第82章 第 82 章 (1/4)
第82章 第 82 章
慕連漪的心臟彷彿被冰水浸透, 此時雖然因爲奔跑而劇烈顫動着,卻仿若已經停止了跳動。
今天……
他不敢往那方面想,但時間卻嚴苛而精確, 彷彿現在已經給他們之間扣上沙子漸漸流走的沙漏。
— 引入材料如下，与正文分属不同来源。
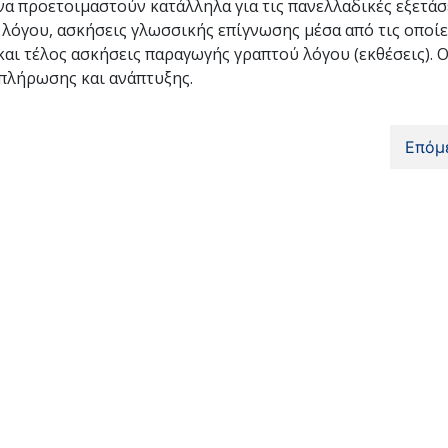
α προετοιμαστούν κατάλληλα για τις πανελλαδικές εξετάσε
λόγου, ασκήσεις γλωσσικής επίγνωσης μέσα από τις οποίε
αι τέλος ασκήσεις παραγωγής γραπτού λόγου (εκθέσεις). 
μπλήρωσης και ανάπτυξης.
Επόμ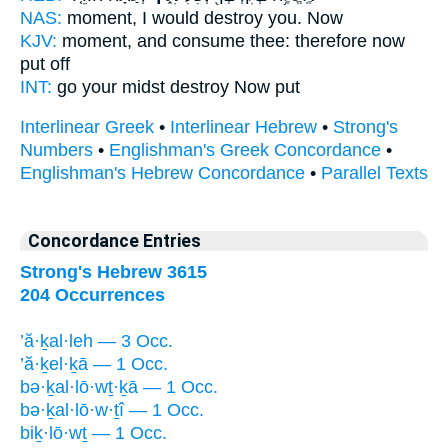
NAS:
moment,
I would destroy
you. Now
KJV:
moment,
and consume
thee: therefore now
put off
INT:
go your midst
destroy
Now put
Interlinear Greek
•
Interlinear Hebrew
•
Strong's
Numbers
•
Englishman's Greek Concordance
•
Englishman's Hebrew Concordance
•
Parallel Texts
Concordance Entries
Strong's Hebrew 3615
204 Occurrences
’ă·ḵal·leh — 3 Occ.
’ă·ḵel·ḵā — 1 Occ.
bə·ḵal·lō·wṯ·ḵā — 1 Occ.
bə·ḵal·lō·w·ṯî — 1 Occ.
biḵ·lō·wṯ — 1 Occ.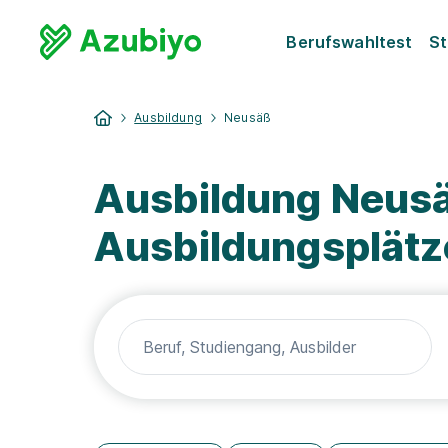
Berufswahltest
St
Ausbildung
Neusäß
Ausbildung Neusä
Ausbildungsplätz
不安充滿他整個身體, 驅使他極速地奔跑, 幾次差點被車撞到。
他感覺有沙子打在臉上, 也可能是像沙子般的雪。
腦子裏突然開始走馬燈。
人生第一次看到雪, 是在寅朝。
南國沒有雪, 一年四季都很溫暖, 但他的心從來沒有溫暖過。
剛出生的時候, 他被祭司放在神壇上, 用一個裝滿水的銅水碗佔測他的未來。在佔測時, 水碗中的水一直在抖動,將映在上面的太陽的倒影震成了許多細小的碎片, 於是給他取名連漪, 逼他當女孩,說是能壓一壓“魚困生漪”之兇。
他的人生就在那小小的水碗中被決定了。
於是, 對他身體和心靈的摧殘與漠視都因爲那水碗套上了合情合理的外衣, 那時的他,在周圍潛移默化的薰陶下也對祭司佔測的結果深信不疑, 認爲他應該被那樣對待,雖然有時會思考爲甚麼其他小孩能被父母抱在懷裏, 而他不能。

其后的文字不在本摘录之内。